Un día, cuando Candi ya había decidido no volver a entrar en la pastelería, e incluso miraba para otro lado cuando pasaba por delante, oyó una dulce voz que le decía:-Señorita, ¿ya no me quiere usted? -¿Cómo? –preguntó la joven con un respingo.-Ya no entra usted nunca -dijo el pastelero desde la puerta, con embaucadora aflicción.-Bueno… -titubeó Candi-, ya vendré un día de estos. Tengo prisa.Y acelerando el paso se alejó de la pastelería como quien huye de las tentaciones de Satanás.

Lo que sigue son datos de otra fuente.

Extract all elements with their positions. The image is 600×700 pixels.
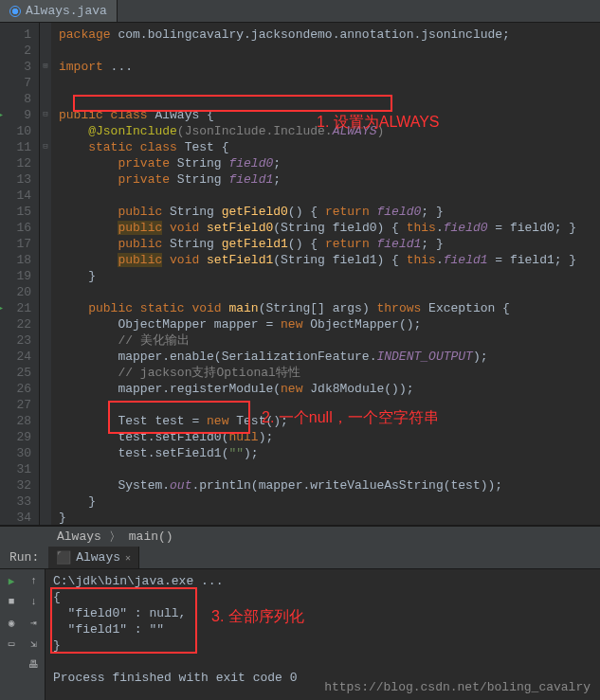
line-number: 19: [0, 268, 39, 284]
layout-icon[interactable]: ▭: [4, 636, 19, 651]
line-number: 20: [0, 284, 39, 300]
line-number: 3: [0, 59, 39, 75]
line-number-gutter[interactable]: 1 2 3 7 8 ▶9 10 11 12 13 14 15 16 17 18 …: [0, 0, 40, 525]
run-panel-header: Run: ⬛ Always ✕: [0, 547, 600, 569]
line-number: 16: [0, 220, 39, 236]
line-number: 31: [0, 461, 39, 477]
run-gutter-icon[interactable]: ▶: [0, 107, 3, 123]
line-number: 8: [0, 91, 39, 107]
run-output[interactable]: C:\jdk\bin\java.exe ... { "field0" : nul…: [45, 569, 600, 700]
line-number: 11: [0, 139, 39, 155]
up-icon[interactable]: ↑: [27, 573, 42, 588]
line-number: 15: [0, 204, 39, 220]
stop-icon[interactable]: ■: [4, 594, 19, 609]
line-number: 27: [0, 397, 39, 413]
editor-area: 1 2 3 7 8 ▶9 10 11 12 13 14 15 16 17 18 …: [0, 0, 600, 526]
output-line: }: [53, 637, 592, 654]
code-area[interactable]: package com.bolingcavalry.jacksondemo.an…: [51, 0, 600, 525]
line-number: ▶21: [0, 300, 39, 316]
breadcrumb-bar: Always 〉 main(): [0, 526, 600, 547]
line-number: 10: [0, 123, 39, 139]
line-number: 12: [0, 155, 39, 171]
output-line: {: [53, 589, 592, 605]
breadcrumb-item[interactable]: Always: [57, 529, 101, 544]
line-number: 34: [0, 510, 39, 526]
run-tab-name: Always: [76, 550, 120, 565]
line-number: 1: [0, 27, 39, 43]
output-line: C:\jdk\bin\java.exe ...: [53, 573, 592, 589]
fold-icon[interactable]: ⊟: [40, 107, 51, 123]
wrap-icon[interactable]: ⇥: [27, 615, 42, 630]
line-number: 17: [0, 236, 39, 252]
breadcrumb-item[interactable]: main(): [129, 529, 173, 544]
line-number: 24: [0, 349, 39, 365]
rerun-icon[interactable]: ▶: [4, 573, 19, 588]
line-number: 14: [0, 188, 39, 204]
watermark: https://blog.csdn.net/boling_cavalry: [324, 680, 591, 694]
line-number: 25: [0, 365, 39, 381]
line-number: 28: [0, 413, 39, 429]
close-icon[interactable]: ✕: [125, 552, 131, 564]
line-number: 13: [0, 171, 39, 188]
line-number: 30: [0, 445, 39, 461]
dump-icon[interactable]: ◉: [4, 615, 19, 630]
fold-icon[interactable]: ⊞: [40, 59, 51, 75]
line-number: ▶9: [0, 107, 39, 123]
fold-icon[interactable]: ⊟: [40, 139, 51, 155]
fold-gutter: ⊞ ⊟ ⊟: [40, 0, 51, 525]
run-config-tab[interactable]: ⬛ Always ✕: [48, 547, 139, 568]
run-panel: ▶ ■ ◉ ▭ ↑ ↓ ⇥ ⇲ 🖶 C:\jdk\bin\java.exe ..…: [0, 569, 600, 700]
run-label: Run:: [0, 550, 48, 565]
breadcrumb-separator: 〉: [109, 529, 121, 546]
print-icon[interactable]: 🖶: [27, 656, 42, 672]
line-number: 22: [0, 316, 39, 332]
run-tab-icon: ⬛: [56, 550, 71, 565]
output-line: "field1" : "": [53, 621, 592, 637]
run-toolbar-right: ↑ ↓ ⇥ ⇲ 🖶: [23, 569, 45, 700]
line-number: 32: [0, 477, 39, 494]
java-file-icon: [9, 6, 21, 17]
line-number: 33: [0, 494, 39, 510]
output-line: "field0" : null,: [53, 605, 592, 621]
run-toolbar-left: ▶ ■ ◉ ▭: [0, 569, 23, 700]
line-number: 2: [0, 43, 39, 59]
run-gutter-icon[interactable]: ▶: [0, 300, 3, 316]
scroll-icon[interactable]: ⇲: [27, 636, 42, 651]
line-number: 29: [0, 429, 39, 445]
line-number: 23: [0, 332, 39, 349]
line-number: 26: [0, 381, 39, 397]
down-icon[interactable]: ↓: [27, 594, 42, 609]
line-number: 7: [0, 75, 39, 91]
line-number: 18: [0, 252, 39, 268]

Pero como no tenía más remedio que pasar por allí, pocos días después volvió a tropezar con el meloso repostero. Parecía estar esperándola, apoyado en la entrada de la tienda, con su gorrito y su sonrisa, los brazos cruzados sobre el delantal y el aire ufano de quien sabe que tiene las de ganar. Y le dijo:-Pase usted, mujer, y verá qué rollitos de canela tenemos hoy. Y unas tartaletas de fruta… Le regalaré una, para que las pruebe.Y la pobre Candi, temblorosa como un flan de huevo, respondió:-No, no, gracias, otro día -y pasó de largo.El confitero la siguió con la mirada. Y mientras la miraba, sonreía.
Habían pasado varias semanas desde el día en que Candi decidió no volver a comer dulces, y empezaba a sentir que se merecía una pequeña satisfacción para compensar tanto esfuerzo. Pero ¿y si por un momentáneo placer echaba por tierra todo ese esfuerzo y volvía a caer en el abismo de la dulce gula?
Una vez más tuvo que pasar por delante de la confitería. Y una vez más estaba el pastelero en la puerta. -¿Y hoy? –le dijo-. ¿Tampoco va a entrar usted hoy? Y al ver la actitud dudosa de Candi, insistió:-Total, por un pastelito pequeño no va a pasar nada. ¿Quizá una bolita de coco? ¿O un hojaldre ligerito?
Y Candi, mordiéndose el labio y mirando al confitero como pidiéndole clemencia, hizo ademán de poner un pie en el escalón de la pastelería.